6. The national debt can’t matter one day and not the next.
During his 2016 campaign, Trump promised not only to balance the federal budget, but even to pay off the entire $19 trillion national debt. Then during his first term, he signed legislation and executive orders adding $7.8 trillion more in red ink — only half of which was related to the pandemic. Now, Trump is promising to balance the budget while also proposing the largest borrowing binge since World War II. He even demanded that Congress completely eliminate the statutory debt limit.

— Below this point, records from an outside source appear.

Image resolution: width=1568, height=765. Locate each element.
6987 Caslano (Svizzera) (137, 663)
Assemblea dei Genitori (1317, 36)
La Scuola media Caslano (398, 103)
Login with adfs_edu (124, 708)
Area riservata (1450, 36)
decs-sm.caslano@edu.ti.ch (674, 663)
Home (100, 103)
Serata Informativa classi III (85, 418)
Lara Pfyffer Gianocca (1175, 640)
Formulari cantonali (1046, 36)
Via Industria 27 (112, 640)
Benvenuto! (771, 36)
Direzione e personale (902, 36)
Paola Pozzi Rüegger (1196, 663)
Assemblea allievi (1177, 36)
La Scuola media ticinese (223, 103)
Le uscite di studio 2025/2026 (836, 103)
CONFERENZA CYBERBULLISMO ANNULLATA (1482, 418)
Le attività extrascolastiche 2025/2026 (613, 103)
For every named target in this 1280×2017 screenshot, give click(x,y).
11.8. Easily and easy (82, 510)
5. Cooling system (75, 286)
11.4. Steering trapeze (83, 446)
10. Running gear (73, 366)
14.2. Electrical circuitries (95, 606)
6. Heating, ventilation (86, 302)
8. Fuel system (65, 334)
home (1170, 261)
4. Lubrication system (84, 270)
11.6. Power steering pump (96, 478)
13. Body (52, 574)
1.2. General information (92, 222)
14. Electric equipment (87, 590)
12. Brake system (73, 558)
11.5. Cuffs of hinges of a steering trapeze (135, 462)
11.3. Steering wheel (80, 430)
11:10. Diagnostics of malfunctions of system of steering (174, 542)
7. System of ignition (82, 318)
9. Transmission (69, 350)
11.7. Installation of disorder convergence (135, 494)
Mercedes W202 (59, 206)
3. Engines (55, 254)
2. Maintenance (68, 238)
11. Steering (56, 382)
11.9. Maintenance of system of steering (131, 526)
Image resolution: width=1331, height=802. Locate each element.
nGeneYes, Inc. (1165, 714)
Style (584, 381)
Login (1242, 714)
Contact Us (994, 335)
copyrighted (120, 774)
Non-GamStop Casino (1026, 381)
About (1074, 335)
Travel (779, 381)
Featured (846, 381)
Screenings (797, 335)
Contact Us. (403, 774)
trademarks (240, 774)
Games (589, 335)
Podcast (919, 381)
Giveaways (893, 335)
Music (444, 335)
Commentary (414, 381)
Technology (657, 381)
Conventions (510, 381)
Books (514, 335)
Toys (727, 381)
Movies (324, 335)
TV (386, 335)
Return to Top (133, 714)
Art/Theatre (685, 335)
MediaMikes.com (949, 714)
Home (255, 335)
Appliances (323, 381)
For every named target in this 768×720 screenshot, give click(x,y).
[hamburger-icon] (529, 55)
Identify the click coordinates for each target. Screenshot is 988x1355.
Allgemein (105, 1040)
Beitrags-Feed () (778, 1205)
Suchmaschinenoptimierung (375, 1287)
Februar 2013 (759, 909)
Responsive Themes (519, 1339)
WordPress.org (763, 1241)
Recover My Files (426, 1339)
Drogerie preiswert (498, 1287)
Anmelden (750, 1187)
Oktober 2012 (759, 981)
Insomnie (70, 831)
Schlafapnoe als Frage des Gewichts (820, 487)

Moreover, the self-described “king of debt” demands an end to each of America’s bilateral trade deficits (which are not economically harmful) yet has no qualms pushing budget deficits to stratospheric levels (which can be quite harmful). The president even recently confused the national debt and the trade deficit.
These contradictions have real world implications. This is clear each time the Trump administration claims that budget deficits will no longer allow Washington to continue spending 0.1 percent of the federal budget to provide life-saving medications to 20 million African HIV patients, at the same time it is prodding Congress to slash taxes by $5.3 trillion.
A New Gimmick
All of this helps explain why the White House and congressional Republicans are weighing using a new gimmick to hide this economic reality.
Congress’ anti-deficit rules provide powerful anti-filibuster protection to a limited number of budget bills. However, such bills are forbidden from expanding budget deficits beyond the typical 10-year window — which is why much of Trump’s original 2017 tax cut law expires at the end of 2025.
The Republican budget’s solution is to override the $4 trillion price tag of the policy and simply claim that extending the tax cuts forever has zero impact on budget deficits. Their absurd argument is that, because the tax cuts already reflect the “current policy” until the end of this year, then renewing their cost forever is “free.”
This is fiscal nonsense. It’s like a debt-ridden family buying a $100,000 sports car one year and then asserting that buying another next year is not costly because their annual spending level is not rising. Ultimately, this gimmick renders Congress’ entire universe of anti-deficit rules moot. After all, the next Democratic majority could use the same gimmick to declare zero cost for Medicare For All or the Green New Deal. As fiscally irresponsible as Congress and recent presidents have been, it is now likely to get much worse.
If you are a deficit hawk only when addressing the other side’s priorities, then you aren’t a deficit hawk. You are just grabbing whatever rhetorical weapon is nearest to defeat the other party.
What’s more, as we’ve already seen, none of this is going to fool the markets, particularly the bond market, whose recent gyrations suggest investors’ faith in the stability of the U.S. government has been shaken.
Trump has found political success selling his economic policies as achieving countless contradictory goals. But ultimately, he will be judged on whether the economy produces jobs, raises incomes, limits inflation and strengthens the stock market — metrics that are moving in the wrong directions. And his fiscal policies cannot escape the mathematical reality that deep tax cuts and spending expansions cannot reduce surging budget deficits.
A president who was elected in part on his predecessor’s hubristic economic errors is aggressively committing his own.